Wednesday, 4 January 2012

Circles Turn




This is the five parts of Circles Turn gathered up, the whole adventure in one location.

The cycle was a write-up of a journey through Zilgor's Repose, a complete adventure location set in the Kalaramar Drifts, one of the weird places created by Hereticwerks.

There's supplementary material at Hereticwerks too, for elements like Lone Survivors and Low-End Loot. Look closely and you can see marks left by the following events...






Part One
Secant





The three of them were jumped within sight of the great rockface by a lone grey worm, either young or sickly, or both, but bold enough. It hauled itself heavily out of the scrub onto the dust of the trail and bore down on their equally lazy line, three men and a mule.

Despite bringing up the rear, the aches in his weak legs and the pain in the arm holding the mule's lead rope, the boy wyrd, the party's nominal leader - or the moneyspender at least - finally sensed something amiss, but not quite with the whole venture, even if the few days since he'd met the warrior had been a real initiation, and an expensive one.

He called out, and the older men further ahead looked alive at last, stopping dead.

Gruff, the tough old robber, was feeling the pinch, having spent almost all he'd stolen for one last shot at notoriety; he wasn't about to fire off any quarrels uncalled for, and held back, crossbow shouldered, motioning for the boy leading the mule to do likewise.

The shrewd, younger warrior, who styled himself the Cleave, saw the obvious chance and made clear with a dismissive look back he was doing the aged rogue a favour. In a measured retreat he arced bow and string and stuck the worm with a pair of arrows, enough that it turned tail and slipped off bloody among the undulations. A third shaft had whistled into the dunes, but maybe the others hadn't noticed; he wasn't going in after it.

The party moved off again, stepping with circumspection over the churned, wet earth.

Grumpily and rather cautiously, however, out in the long grass, the worm turned again, and stayed close, assuming correctly they were headed the same way as all the others.

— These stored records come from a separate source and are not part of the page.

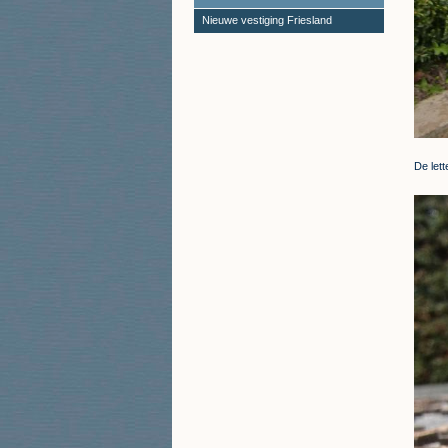
Nieuwe vestiging Friesland
De lett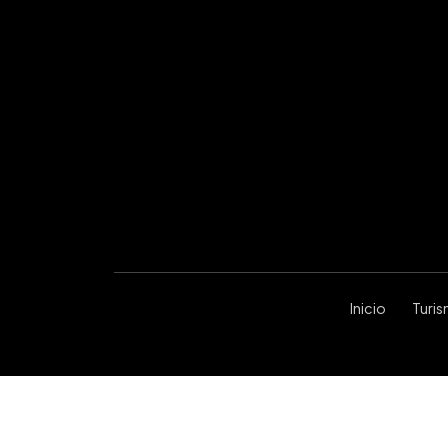
Inicio
Turi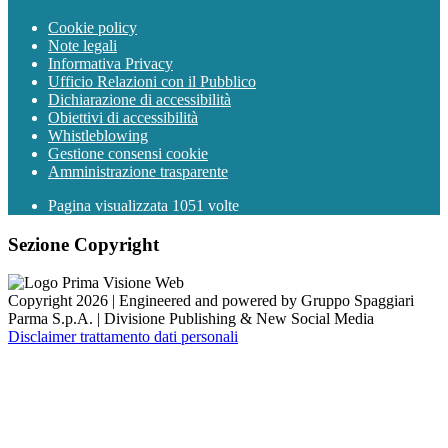
Cookie policy
Note legali
Informativa Privacy
Ufficio Relazioni con il Pubblico
Dichiarazione di accessibilità
Obiettivi di accessibilità
Whistleblowing
Gestione consensi cookie
Amministrazione trasparente
Pagina visualizzata
1051
volte
Sezione Copyright
Copyright 2026 | Engineered and powered by Gruppo Spaggiari
Parma S.p.A. | Divisione Publishing & New Social Media
Disclaimer trattamento dati personali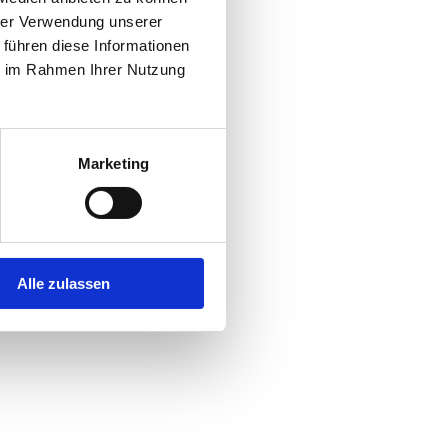
hrer Verwendung unserer
 führen diese Informationen
r console
for more information).
ie im Rahmen Ihrer Nutzung
Marketing
Alle zulassen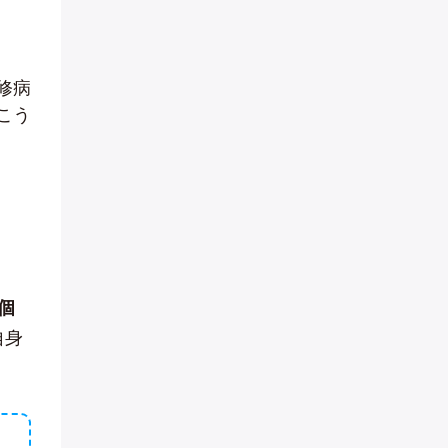
修病
こう
個
自身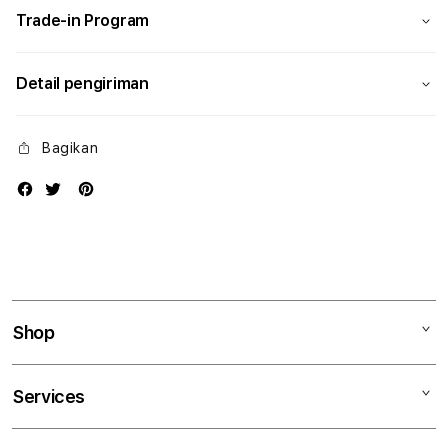
Trade-in Program
Detail pengiriman
Bagikan
Shop
Mac
Services
iPad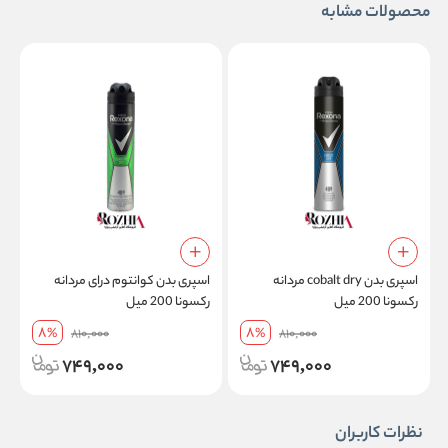
محصولات مشابه
اسپری بدن cobalt dry مردانه
اسپری بدن کوانتوم درای مردانه
ا
رکسونا 200 میل
رکسونا 200 میل
8
8
%
810,000
%
810,000
749,000
749,000
نظرات کاربران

The group too moved cautiously, ever closer to the rock, dark against a forbidding sky.






Part Two
Arc





Dust whirled in eddies in the hollow of the mighty rockface. The entranceway gaped.

As the flustered boy Wilt hammered in the general direction of a spike and a fissure, striving to fix the mule's lead rope, he wondered how the problem had been resolved in the arcane lore. He had no such magic, but perhaps some master would instruct him, and cheaply; the costs of these expeditions were higher than he'd supposed. But then he hadn't had time to suppose much under the friendly but firm arm of the Cleave.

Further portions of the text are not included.